6. Take control of your emotions.
“The person who seeks all their applause from outside has their happiness in another’s keeping.”

It basically consist of being too reliant or dependent on external validation from other people. External validation is something someone communicates to you that tells you that you are person of value. That you, for example, are pretty, smart or successful.
This leaves much of your emotions in the hands of other people. It becomes an emotional rollercoaster. One day you feel great. The next day you feel like just staying in bed.
But if you fill that inner cup of validation for yourself instead then you take over the wheel. Now you’re driving, now you control how you feel. You can still appreciate compliments of course, but you aren’t dependent on them.
This will make you more emotionally stable and enables you to cultivate and build your emotional muscles in a more controlled way. You can for instance help yourself to become more optimistic or enthusiastic more of the time. This stability and growth can be big help in your relationships.

7. No, they are not holding you back.
“Instead of worrying about what people say of you, why not spend time trying to accomplish something they will admire.”

Caring too much about what people think will create and feed imaginary monsters within your mind. You may for instance think that people will condemn you if you try something. Maybe they will. But most of the time people are thinking about their own challenges and ups and downs. They just don’t care that much about what you do.
This may feel disappointing. It can also be liberating. It helps you remove inner obstacles that are you holding yourself back.
As you, bit by bit or in one big swoop, release those inner brakes you become more of yourself. You become more confident, you have a better chance at success, and you will feel more positive feelings and less negative ones.
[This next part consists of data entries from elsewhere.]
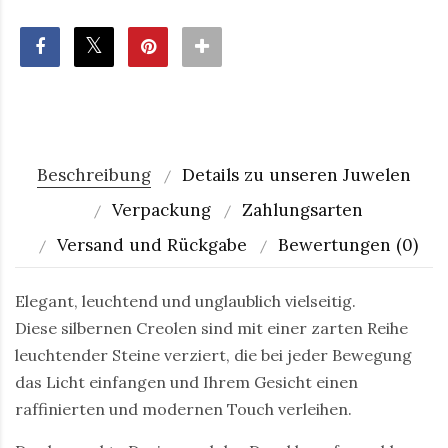
Beschreibung
Details zu unseren Juwelen
Verpackung
Zahlungsarten
Versand und Rückgabe
Bewertungen (0)
Elegant, leuchtend und unglaublich vielseitig.
Diese silbernen Creolen sind mit einer zarten Reihe
leuchtender Steine verziert, die bei jeder Bewegung
das Licht einfangen und Ihrem Gesicht einen
raffinierten und modernen Touch verleihen.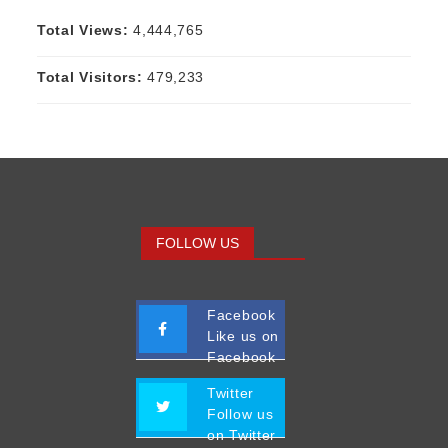
Total Views:
4,444,765
Total Visitors:
479,233
FOLLOW US
Facebook
Like us on
Facebook
Twitter
Follow us
on Twitter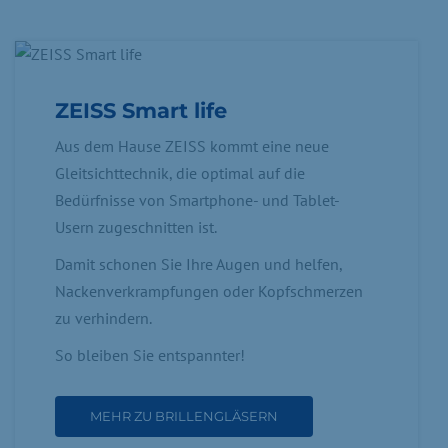
ZEISS Smart life
Aus dem Hause ZEISS kommt eine neue
Gleitsichttechnik, die optimal auf die
Bedürfnisse von Smartphone- und Tablet-
Usern zugeschnitten ist.
Damit schonen Sie Ihre Augen und helfen,
Nackenverkrampfungen oder Kopfschmerzen
zu verhindern.
So bleiben Sie entspannter!
MEHR ZU BRILLENGLÄSERN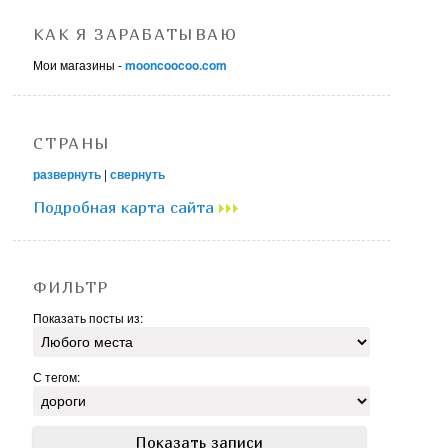
КАК Я ЗАРАБАТЫВАЮ
Мои магазины -
mooncoocoo.com
СТРАНЫ
развернуть
|
свернуть
Подробная карта сайта
ФИЛЬТР
Показать посты из:
С тегом: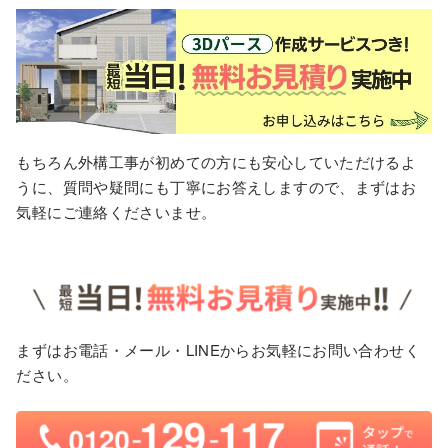
もちろん外構工事が初めての方にも安心していただけるよ
うに、質問や疑問にも丁寧にお答えしますので、まずはお
気軽にご連絡くださいませ。
まずはお電話・メール・LINEからお気軽にお問い合わせく
ださい。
All these things can give a big boost to your interactions and help you sharpen those social skills.

8. So, what’s in it for me?
“There is only one way… to get anybody to do anything. And that is by making the other person want to do it.”

If you want someone to do something then will they care about your motivation for getting this thing done? Perhaps. Often they will not have that great of an interest in what you want out of something.
They want to know what they will get out of it. So, for the both of you to get what you want out of something tell that person what’s in it for him/her. And try to be genuine and positive about it. A reason for them to do it delivered in a lame, half-assed manner may not be so persuasive. And so you both lose.

9. How to win an argument.
“The only way to get the best of an argument is to avoid it.”

Getting two egos wrapped up in an argument, having two sides defending their positions desperately, will not improve relationships. You are more likely to feel negative feelings towards each other long after the argument is over. And so you both wallow in negativity and you both lose. When possible, just avoiding unnecessary arguments is a win-win situation.

10. It’s about more than your words.
“There are four ways, and only four ways, in which we have contact with the world. We are evaluated and classified by these four contacts: what we do, how we look, what we say, and how we say it.”

I often feel that there is a bit too much emphasis on the third way of contact (what we say). Don’t forget about the rest. Most people stereotype people at their first meeting. They might not want to but it is a way for their – and perhaps your – mind to organize impressions and people. So think about how you look. Think about how you make first impressions. Think about your body language. And how you are saying your sentences.
Think about how you feel because that will be reflected out into the world. And the world will often reflect back something similar.